The thing I treasure about the music of the 90s is that we felt we knew who these bands and songwriters were. We watched them struggle in public, followed them through a body of work. Even when we didn’t like them, we felt part of what they were making. Bands I hated in my youth now sound like warm, resonant touchstones to me now.  The grunge aesthetic was about not caring -- slacker clothes, unisex flannel -- but oh, how we cared.

It was no golden age: It fetishized eating disorders and drug abuse, and all that angsting had a bleak survival rate. Eventually, “Alternative Nation” died with MTV, as the counterculture became as commercialized as everything that it was trying to protest: If it weren’t for Pearl Jam, we’d have no Nickelback or Creed, for one thing.

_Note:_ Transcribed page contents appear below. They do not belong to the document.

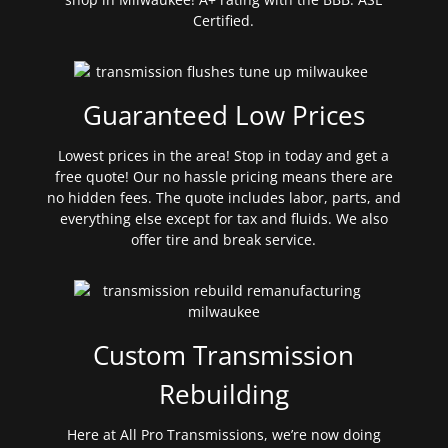
Certified.
Guaranteed Low Prices
Lowest prices in the area! Stop in today and get a
free quote! Our no hassle pricing means there are
no hidden fees. The quote includes labor, parts, and
everything else except for tax and fluids. We also
offer tire and break service.
Custom Transmission
Rebuilding
Here at All Pro Transmissions, we’re now doing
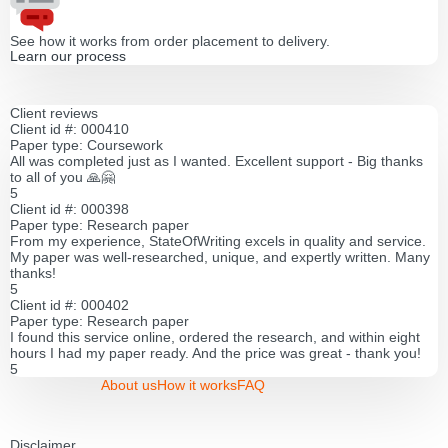
See how it works from order placement to delivery.
Learn our process
Client reviews
Client id #: 000410
Paper type: Coursework
All was completed just as I wanted. Excellent support - Big thanks
to all of you 🙏🤗
5
Client id #: 000398
Paper type: Research paper
From my experience, StateOfWriting excels in quality and service.
My paper was well-researched, unique, and expertly written. Many
thanks!
5
Client id #: 000402
Paper type: Research paper
I found this service online, ordered the research, and within eight
hours I had my paper ready. And the price was great - thank you!
5
About us
How it works
FAQ
Disclaimer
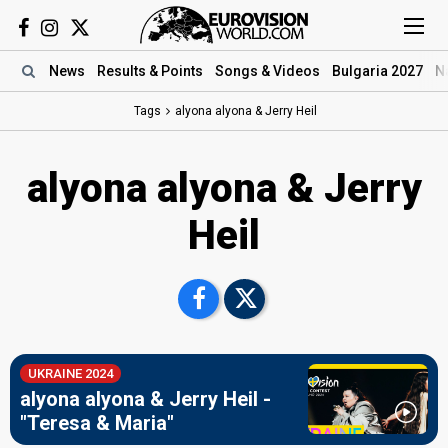
News
Results
& Points
Songs
& Videos
Bulgaria 2027
N
Tags
alyona alyona & Jerry Heil
alyona alyona & Jerry
Heil
UKRAINE 2024
alyona alyona & Jerry Heil -
"Teresa & Maria"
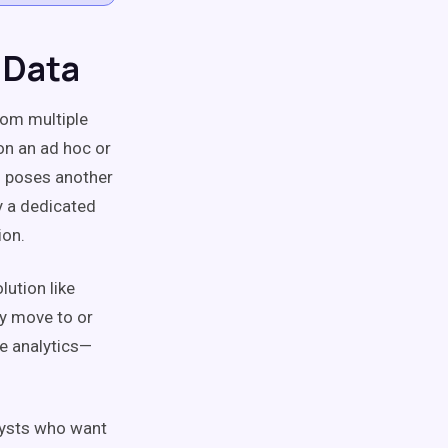
 Data
rom multiple
on an ad hoc or
so poses another
y a dedicated
ion.
lution like
ly move to or
le analytics—
alysts who want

But I could still assemble, out of the media I enjoyed in the 1990s, something to give my kid, if I ever have one, to tell her who I was then. Mixtapes, movies. Games? What games could I give her to tell her who I was or what was happening in the world when I was her age? Would there be anything in the games that are on shelves now for my kid to relate to at all?

But that’s because for games, the 1990s are kind of just beginning. We have the opportunity to pioneer and to celebrate and to be welcomed and comforted by a visible, meaningful counterculture. There is one very important part of history that I’ve skipped over, and it’s that before Nirvana, before all the sensitive, brooding Grunge Men from Seattle, there was something else.

At the beginning of the 1990s the Christian pro-life movement had really started to enter public conversation. AIDS frightened people in the 80s, and in the 1990s the effort of religion to punish what it saw as deviancy of any kind -- and women, as religion usually punishes women -- began in earnest, alongside high-profile sexual harassment cases in the news.

I was too young to be much aware of the news then, but I remember that at the time powerful women began to appear in the pages of my rock music magazines. In the Northwest, the Riot Grrrl movement was beginning, with bands like Bratmobile, Sleater-Kinney and Bikini Kill sowing an indelible impression on the music scene in the area.